Además, “la mamá de mi amiga me decía: vente todos los fines de semana para acá. Estábamos en el mismo colegio, en la misma ruta, el mismo bus. Todo me gustaba, las cosas tan divinas que tenían en esa casa: los tapetes; los adornos; como montaban la mesa; los manteles, todavía los tienen, hechos a mano, del Líbano, de Beirut. Era algo increíble”.
Pero algo que Carmiña recuerda con especial cariño es la calidad de las sábanas que solían colocar en la cama de huéspedes cuando era niña y que, aún hoy, tras 70 años de uso, siguen en funcionamiento.
La calidad de los artículos para el hogar de su familia “adoptiva” al regresar del colegio, la llevaron a conectar con su pasión, aunque, entonces, no sabía que terminaría forjando su compañía al redor de las vajillas, manteles y cubiertos:
“Yo nunca he visto ni he vuelto a ver una cosa así. Me conmueve porque detrás de esas cosas hay una manualidad, una cultura, una tradición. Lo hacían en una cooperativa y hoy en día pueda que lo hagan, pero eso será para los jeques. Me volví fue como una esponja. Todo lo que veía me fascinaba y llegaba a mi casa a contarlo.

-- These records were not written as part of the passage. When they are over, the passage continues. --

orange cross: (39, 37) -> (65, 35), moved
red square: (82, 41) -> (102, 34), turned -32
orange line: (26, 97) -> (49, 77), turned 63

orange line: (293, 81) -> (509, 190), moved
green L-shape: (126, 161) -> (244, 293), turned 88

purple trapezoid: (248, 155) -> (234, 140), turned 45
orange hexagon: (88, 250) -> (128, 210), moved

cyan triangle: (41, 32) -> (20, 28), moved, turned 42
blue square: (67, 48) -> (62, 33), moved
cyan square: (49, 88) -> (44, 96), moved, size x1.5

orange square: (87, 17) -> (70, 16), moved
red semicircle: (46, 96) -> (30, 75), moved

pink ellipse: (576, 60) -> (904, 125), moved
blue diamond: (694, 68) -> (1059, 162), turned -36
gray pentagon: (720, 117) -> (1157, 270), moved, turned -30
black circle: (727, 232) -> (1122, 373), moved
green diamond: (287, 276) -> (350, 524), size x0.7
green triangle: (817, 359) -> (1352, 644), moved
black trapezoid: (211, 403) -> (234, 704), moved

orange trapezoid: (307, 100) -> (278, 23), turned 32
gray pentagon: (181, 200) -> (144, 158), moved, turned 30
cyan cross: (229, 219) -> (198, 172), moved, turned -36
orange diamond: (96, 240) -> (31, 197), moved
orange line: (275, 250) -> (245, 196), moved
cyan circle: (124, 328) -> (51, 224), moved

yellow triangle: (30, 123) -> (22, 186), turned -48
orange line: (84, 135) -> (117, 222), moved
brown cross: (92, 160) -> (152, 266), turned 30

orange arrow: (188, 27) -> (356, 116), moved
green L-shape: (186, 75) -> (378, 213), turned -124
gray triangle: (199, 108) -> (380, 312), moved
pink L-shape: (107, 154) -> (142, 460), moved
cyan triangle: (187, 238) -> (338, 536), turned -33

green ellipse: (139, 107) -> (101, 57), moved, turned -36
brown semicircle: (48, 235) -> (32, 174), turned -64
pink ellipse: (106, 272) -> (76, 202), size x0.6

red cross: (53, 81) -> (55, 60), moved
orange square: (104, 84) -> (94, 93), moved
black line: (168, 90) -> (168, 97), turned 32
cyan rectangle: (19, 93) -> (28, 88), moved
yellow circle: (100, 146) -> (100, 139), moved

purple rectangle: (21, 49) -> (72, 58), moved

Fue un conflicto de adolescente, porque veía ciertas cosas en la casa de mi amiga y en la mía no había nada. No tenía edad para hacer esos comentarios, quedaba como malcriada, pero después entendí que anda que ver”.

Y a su segunda mentora la conoció en su programa de psicología en la Universidad Javeriana, donde tuvo “la suerte de estudiar todo el tiempo con una señora mucho mayor que yo, entró separada y con tres hijos a la universidad, pero es una bogotana exquisita, criada en Europa, donde había una etiqueta permanente, pero no era nada postizo”.
Las tardes de estudio dejó de pasarlas en la casa de su amiga del Líbano y en una mujer varios años mayor encontró la fascinación por los modales y los rituales que se llevan a cabo en la mesa:
“Nosotros llegábamos a estudiar a su casa porque tenía sus hijos, no podía irse para otro lado, pero la etiqueta de esa casa, para nosotros los estudiantes, seguía siendo la misma con la que ella atendía a sus amigos en la noche. Había un entrenamiento en el personal. Salían las muchachas de guante blanco, con bandejas de plata a servirnos a cada uno y nosotros todos encartados, de verdad”.

Para algunos de sus compañeros de universidad representó un reto, pero Carmiña, nuevamente, se comportó como una esponja y absorbió tanto conocimiento como le fue posible:
“La mayoría en psicología en esa época éramos mujeres y había uno que otro hombre, pero preferían no ir a estudiar allá porque sufrían mucho, no sabían qué hacer, aunque ella nunca nos dijo nada ni nos corrigió. El que quiso aprender, aprendió y yo me dediqué a preguntar”.
Se graduaron y, años más tarde, cuando su amiga se había mudado a Bélgica, Carmiña la visitó en su primer viaje por Europa y, en Bruselas, la acompañó a tiendas de alta categoría a comprar vajillas y otros elementos que la inspiraron a ser la mujer que generó una comunidad de apasionados por la mesa.